Activity
In the listing below, how many lines contain the string "Stripe"? Answer with the number only.

Record excerpts

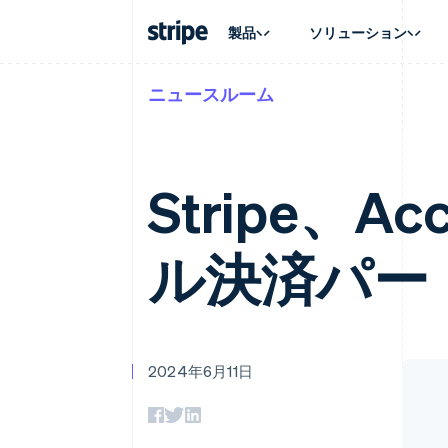
製品
ソリューション
ニュースルーム
企業規模別
ドキュメント
学ぶ
ユースケ
サポート
支払い
収益
大企業向け
Stripe のドキュメント
ブログ
エージェ
サポート
Payments
Billing
スタートアップ向け
API リファレンス
導入事例
E コマー
管理サポ
オンライン決済
経常収益
ライブラリと SDK
ガイド
埋込型
プロフェ
Stripe、
Managed Payments
Metronome
Stripe Apps
請求・
マーチャントオブレコードソリ
従量課金
グローバ
ューション
サブスクリプション
アプリ
サブスクリプション
Payment links
ル決済パー
マーケッ
コーディング不要の決済ページ
Invoicing
資金管
1 回限りまたは継続
Checkout
プラット
構築済み決済 UI
Tax
SaaS
消費税と VAT の自
Elements
柔軟な UI コンポーネント
Revenue Recogniti
会計管理の自動化
決済手段
2024年6月11日
125 以上の決済手段を利用可能
Stripe Sigma
カスタムレポート
Terminal
対面支払い
Data Pipeline
データの同期
Authorization Boost
決済成功率の最適化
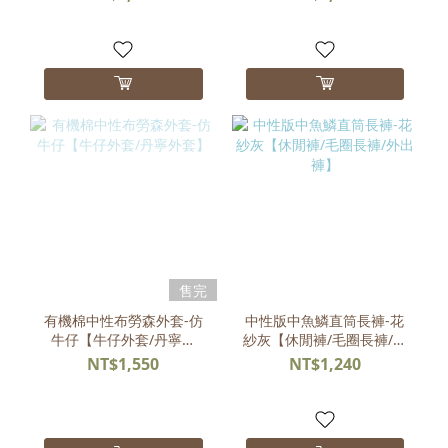
售完
有機棉中性布勞森外套-仿
中性版中魚鱗直筒長褲-花
牛仔【牛仔外套/丹寧外
紗灰【休閒褲/毛圈長褲/外
套】
出褲】
NT$1,550
NT$1,240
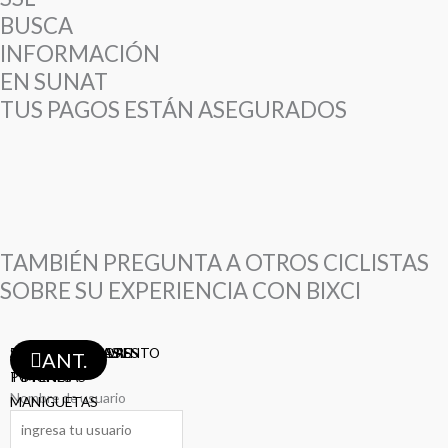
BUSCA
INFORMACIÓN
EN SUNAT
TUS PAGOS ESTÁN ASEGURADOS
TAMBIÉN PREGUNTA A OTROS CICLISTAS
SOBRE SU EXPERIENCIA CON BIXCI
ABRAZADERA ASIENTO
SHIFTERS
TAZAS
ASIENTOS
TIJAS
PEDALES
PIÑONES
MAZAS
BIELAS
DESVIADORES
FRENOS
RAYOS
LLANTAS
LLANTAS
LLANTAS
CAMARAS
CAMARAS
AROS
CADENAS
CADENAS
CABLES-FUNDAS
PORTA-BOTELLAS
DESCARRILADORES
ANT.
POTENCIAS
TIMONES
Nombre de usuario
MANIGUETAS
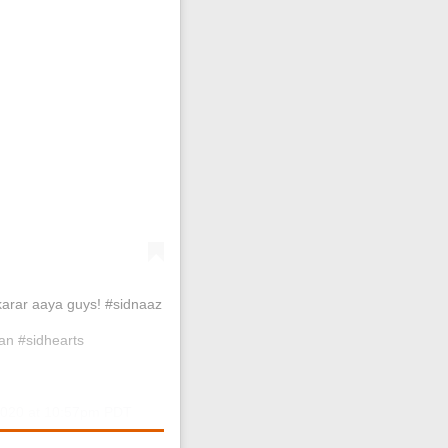
karar aaya guys! #sidnaaz
an #sidhearts
2020 at 10:57pm PDT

Reply to the exercise
4